MICHAEL CURTIS PAINTER,                         MEMORANDUM*

                Defendant-Appellant.

                   Appeal from the United States District Court
                     for the Eastern District of Washington
                    Thomas O. Rice, Chief Judge, Presiding

                       Argued and Submitted May 11, 2017
                              Seattle, Washington

Before: McKEOWN, BEA, and N.R. SMITH, Circuit Judges.

      Michael Painter appeals two issues related to his conviction and sentence for

being a felon in possession of a firearm. We have jurisdiction under 28 U.S.C. §

1291 and reverse. Because the parties are familiar with the factual and procedural

background, we repeat only those facts necessary to resolve the issues raised on

appeal.

      *
             This disposition is not appropriate for publication and is not precedent
except as provided by Ninth Circuit Rule 36-3.
      Painter argues that the police officers discovered the gun in his car by means

of a constitutionally impermissible warrantless search: the officer reached into the

car to move the airbag out from in front of the open glove compartment and looked

into this compartment.1

      The government does not dispute that the police officers’ actions here

constituted a Fourth Amendment search because the police physically occupied

private property (the car’s interior and airbag) for the purpose of obtaining

information (the vehicle registration information thought to be located behind the

airbag in the glove box). See United States v. Jones, 565 U.S. 400, 404-11 (2012).

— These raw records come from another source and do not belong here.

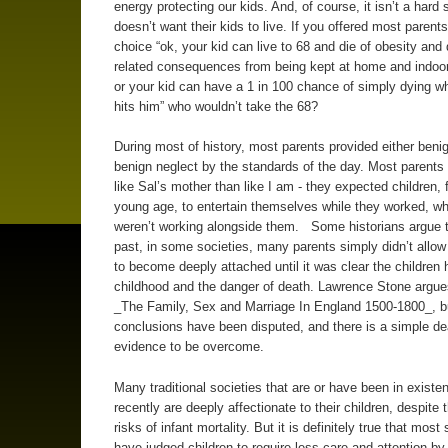
energy protecting our kids. And, of course, it isn’t a hard 
doesn’t want their kids to live. If you offered most parents
choice “ok, your kid can live to 68 and die of obesity and
related consequences from being kept at home and indoo
or your kid can have a 1 in 100 chance of simply dying w
hits him” who wouldn’t take the 68?
During most of history, most parents provided either benig
benign neglect by the standards of the day. Most parent
like Sal’s mother than like I am - they expected children,
young age, to entertain themselves while they worked, w
weren’t working alongside them. Some historians argue t
past, in some societies, many parents simply didn’t allo
to become deeply attached until it was clear the children h
childhood and the danger of death. Lawrence Stone argues
_The Family, Sex and Marriage In England 1500-1800_, b
conclusions have been disputed, and there is a simple de
evidence to be overcome.
Many traditional societies that are or have been in existen
recently are deeply affectionate to their children, despite 
risks of infant mortality. But it is definitely true that most
have judged children to require less care and attention by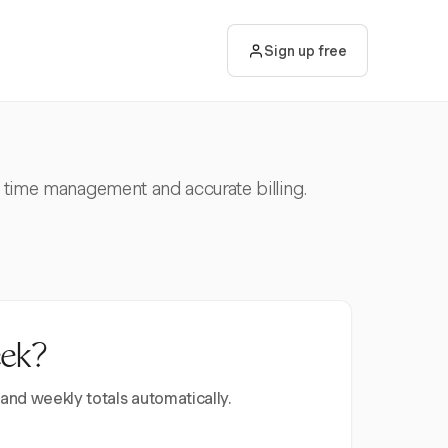
Sign up free
nt time management and accurate billing.
eek?
 and weekly totals automatically.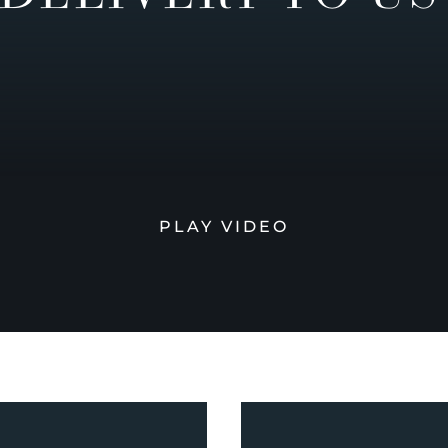
PLAY VIDEO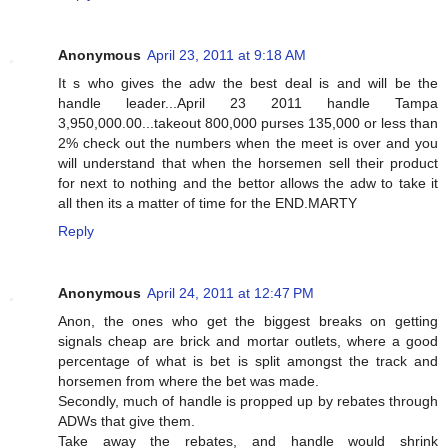
Anonymous
April 23, 2011 at 9:18 AM
It s who gives the adw the best deal is and will be the
handle leader...April 23 2011 handle Tampa
3,950,000.00...takeout 800,000 purses 135,000 or less than
2% check out the numbers when the meet is over and you
will understand that when the horsemen sell their product
for next to nothing and the bettor allows the adw to take it
all then its a matter of time for the END.MARTY
Reply
Anonymous
April 24, 2011 at 12:47 PM
Anon, the ones who get the biggest breaks on getting
signals cheap are brick and mortar outlets, where a good
percentage of what is bet is split amongst the track and
horsemen from where the bet was made.
Secondly, much of handle is propped up by rebates through
ADWs that give them.
Take away the rebates, and handle would shrink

      Because the Fourth Amendment protects against only unreasonable searches,

however, resolving whether the search of Painter’s vehicle was constitutionally

permissible requires determining whether it was reasonable. As the Supreme

Court explained in New York v. Class:

     [T]here is ‘no ready test for determining reasonableness other than by
     balancing the need to search [or seize] against the invasion which the search
     [or seizure] entails.’ And in justifying the particular intrusion the police
     officer must be able to point to specific and articulable facts which, taken
     together with rational inferences from those facts, justifiably warrant that
     intrusion.
475 U.S. 106, 116-17 (1986) (alterations in original) (citation omitted).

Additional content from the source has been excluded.